The full set of records must be returned exactly, character for character.

[Data for this exercise]

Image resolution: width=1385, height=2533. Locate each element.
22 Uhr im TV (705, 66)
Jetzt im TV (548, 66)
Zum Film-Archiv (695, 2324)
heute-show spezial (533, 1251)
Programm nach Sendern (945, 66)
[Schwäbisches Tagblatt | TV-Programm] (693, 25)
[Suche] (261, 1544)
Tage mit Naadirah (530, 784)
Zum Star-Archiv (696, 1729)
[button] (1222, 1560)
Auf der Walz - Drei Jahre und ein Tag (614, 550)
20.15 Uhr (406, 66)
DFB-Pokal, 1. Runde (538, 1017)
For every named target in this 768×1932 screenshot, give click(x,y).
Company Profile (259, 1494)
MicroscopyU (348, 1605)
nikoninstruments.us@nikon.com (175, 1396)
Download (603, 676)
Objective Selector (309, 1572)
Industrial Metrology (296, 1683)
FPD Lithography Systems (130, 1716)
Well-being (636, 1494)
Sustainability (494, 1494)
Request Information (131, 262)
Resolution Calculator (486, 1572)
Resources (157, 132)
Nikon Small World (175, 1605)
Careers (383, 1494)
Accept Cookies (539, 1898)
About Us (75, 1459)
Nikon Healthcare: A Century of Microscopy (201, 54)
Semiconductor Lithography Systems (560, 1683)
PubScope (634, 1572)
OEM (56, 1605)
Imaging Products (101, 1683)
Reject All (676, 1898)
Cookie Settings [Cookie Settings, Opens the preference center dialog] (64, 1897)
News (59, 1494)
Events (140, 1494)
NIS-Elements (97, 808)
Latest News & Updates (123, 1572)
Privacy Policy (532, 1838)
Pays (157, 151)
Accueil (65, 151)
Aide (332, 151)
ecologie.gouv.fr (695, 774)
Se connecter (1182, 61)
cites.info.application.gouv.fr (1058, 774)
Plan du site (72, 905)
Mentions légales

[/Data for this exercise]

Answer to this problem
Image resolution: width=1385, height=2533. Locate each element.
22 Uhr im TV (705, 66)
Jetzt im TV (548, 66)
Zum Film-Archiv (695, 2324)
heute-show spezial (533, 1251)
Programm nach Sendern (945, 66)
[Schwäbisches Tagblatt | TV-Programm] (693, 25)
[Suche] (261, 1544)
Tage mit Naadirah (530, 784)
Zum Star-Archiv (696, 1729)
[button] (1222, 1560)
Auf der Walz - Drei Jahre und ein Tag (614, 550)
20.15 Uhr (406, 66)
DFB-Pokal, 1. Runde (538, 1017)
For every named target in this 768×1932 screenshot, give click(x,y).
Company Profile (259, 1494)
MicroscopyU (348, 1605)
nikoninstruments.us@nikon.com (175, 1396)
Download (603, 676)
Objective Selector (309, 1572)
Industrial Metrology (296, 1683)
FPD Lithography Systems (130, 1716)
Well-being (636, 1494)
Sustainability (494, 1494)
Request Information (131, 262)
Resolution Calculator (486, 1572)
Resources (157, 132)
Nikon Small World (175, 1605)
Careers (383, 1494)
Accept Cookies (539, 1898)
About Us (75, 1459)
Nikon Healthcare: A Century of Microscopy (201, 54)
Semiconductor Lithography Systems (560, 1683)
PubScope (634, 1572)
OEM (56, 1605)
Imaging Products (101, 1683)
Reject All (676, 1898)
Cookie Settings [Cookie Settings, Opens the preference center dialog] (64, 1897)
News (59, 1494)
Events (140, 1494)
NIS-Elements (97, 808)
Latest News & Updates (123, 1572)
Privacy Policy (532, 1838)
Pays (157, 151)
Accueil (65, 151)
Aide (332, 151)
ecologie.gouv.fr (695, 774)
Se connecter (1182, 61)
cites.info.application.gouv.fr (1058, 774)
Plan du site (72, 905)
Mentions légales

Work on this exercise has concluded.